A análise do discurso concebe o sujeito não como um dado a priori, como já definido desde o nascimento e como único e idêntico a si mesmo, como fazem outras teorias da linguagem. De acordo com Mussalim (2003, p.110), a ideia de sujeito para a AD não é como "aquele que decide sobre os sentidos e as possibilidades enunciativas do próprio discurso, mas como aquele que ocupa um lugar social e a partir dele enuncia, sempre inserido no processo histórico que lhe permite determinadas inserções e não outras". Assim sendo, o sujeito não é dono de um saber consciente e não fala tudo o que quer na hora que deseja. Em outras palavras, ele não domina o seu próprio discurso. Na verdade, o sujeito é uma posição vazia, que pode ser ocupada por diferentes indivíduos. Uma posição que pertence a uma Formação Discursiva e que, portanto, sofre coerções naquilo que pode ou não dizer. Ao falar, o indivíduo assume uma posição na ordem do discurso, comunicando não o que deseja conscientemente, mas somente aquilo que aquela posição permite-lhe pronunciar em uma conjuntura histórica determinada.
Falando de outro modo, o sentido não pertence ao indivíduo que o produz, mas a uma Formação Discursiva, na qual se insere a posição sujeito que esse indivíduo ocupou para produzir esse sentido, ou melhor, esse efeito de sentido. É por isso que, quando o analista busca interpretar o sentido de um enunciado, ele não pode jamais deter-se somente ao intradiscurso, ou seja, à materialidade textual do discurso, mas deve ir em busca, também, do interdiscurso, isto é, do conjunto de enunciados exteriores e anteriores ao texto materializado que pertencem a discursos advindos de outras épocas e de outros lugares sociais e que se entrecruzam no núcleo de uma Formação Discursiva (cf. SILVA, 2008). Nos termos de Foucault, o analista deve interrogar, tendo em vista a noção-conceito de FD, "porque um enunciado foi produzido em uma dada conjuntura histórico-social e não outro em seu lugar?".

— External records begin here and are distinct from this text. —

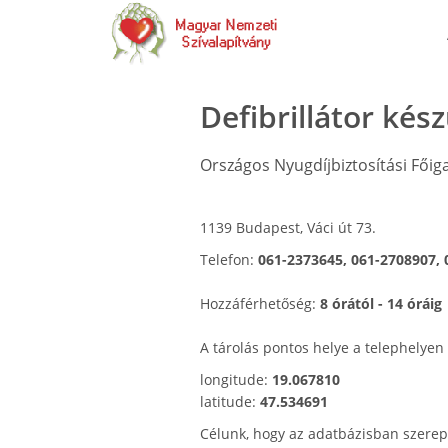
Defibrillátor kés
Országos Nyugdíjbiztosítási Főig
1139 Budapest, Váci út 73.
Telefon:
061-2373645, 061-2708907, 
Hozzáférhetőség:
8 órától - 14 óráig
A tárolás pontos helye a telephelyen
longitude:
19.067810
latitude:
47.534691
Célunk, hogy az adatbázisban szerep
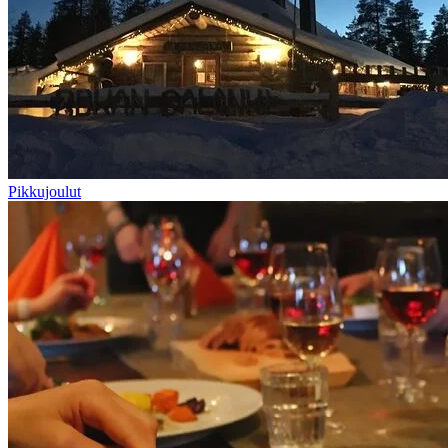
Pikkujoulut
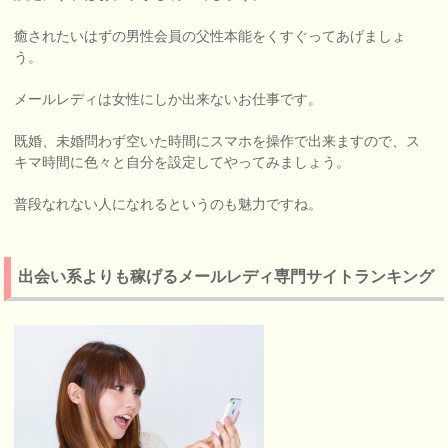
癒されたいはずの男性会員の父性本能をくすぐってあげましょ
う。
メールレディは女性にしか出来ないお仕事です。
既婚、未婚問わず空いた時間にスマホを操作で出来ますので、ス
キマ時間に色々と自分を設定してやってみましょう。
普段なれない人になれるというのも魅力ですね。
出会い系よりも稼げるメールレディ専門サイトランキング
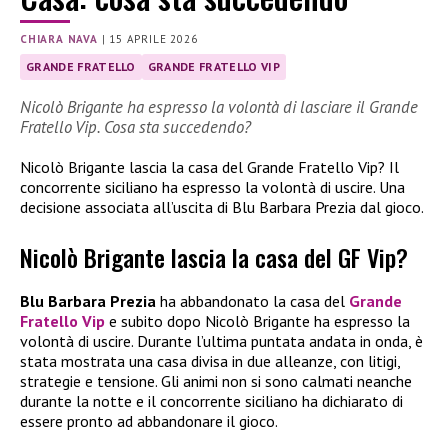
CHIARA NAVA
|
15 APRILE 2026
GRANDE FRATELLO
GRANDE FRATELLO VIP
Nicolò Brigante ha espresso la volontà di lasciare il Grande
Fratello Vip. Cosa sta succedendo?
Nicolò Brigante lascia la casa del Grande Fratello Vip? Il
concorrente siciliano ha espresso la volontà di uscire. Una
decisione associata all’uscita di Blu Barbara Prezia dal gioco.
Nicolò Brigante lascia la casa del GF Vip?
Blu Barbara Prezia
ha abbandonato la casa del
Grande
Fratello Vip
e subito dopo Nicolò Brigante ha espresso la
volontà di uscire. Durante l’ultima puntata andata in onda, è
stata mostrata una casa divisa in due alleanze, con litigi,
strategie e tensione. Gli animi non si sono calmati neanche
durante la notte e il concorrente siciliano ha dichiarato di
essere pronto ad abbandonare il gioco.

3 Considerações sobre a semiótica social

Baseada na Linguística Sistêmico-Funcional de Halliday, a semiótica social considera os vários sistemas semióticos, inclusive a linguagem, como conjuntos de recursos que estão à escolha dos falantes de determinada cultura para realizarem sentidos em contextos sociais. Portanto, os sentidos são tidos não como inerentes aos signos, mas como pertencentes a uma dada cultura e influenciados pelas relações conflituosas que determinam a estrutura social de um grupo.
As fronteiras teóricas da semiótica social foram delineadas por Hodge & Kress (1988), em seu livro Social Semiotics. Para realizar um estudo que estabelecesse a relação entre os signos e a sociedade, Hodge & Kress (1988, p. viii) partiram, primeiramente, de uma concepção de comunicação advinda do Círculo de Bakhtin e de uma concepção de sociedade amparada no marxismo:

Vemos a comunicação essencialmente como um processo, não como um conjunto desencorpado de significados ou textos. O sentido é produzido e reproduzido sob condições sociais específicas através de agências e formas materiais específicas. Ele existe em relação a sujeitos e objetos concretos, e é inexplicável exceto em termos desse conjunto de relações. A sociedade é tipicamente constituída por estruturas e relações de poder, exercidas ou resistidas; é caracterizada pelo conflito tanto quanto pela coesão, assim sendo as estruturas de significado em todos os níveis, desde as formas ideológicas dominantes às ações semióticas locais apresentarão traços de contradição, ambiguidade, polissemia em várias proporções, por vários meios.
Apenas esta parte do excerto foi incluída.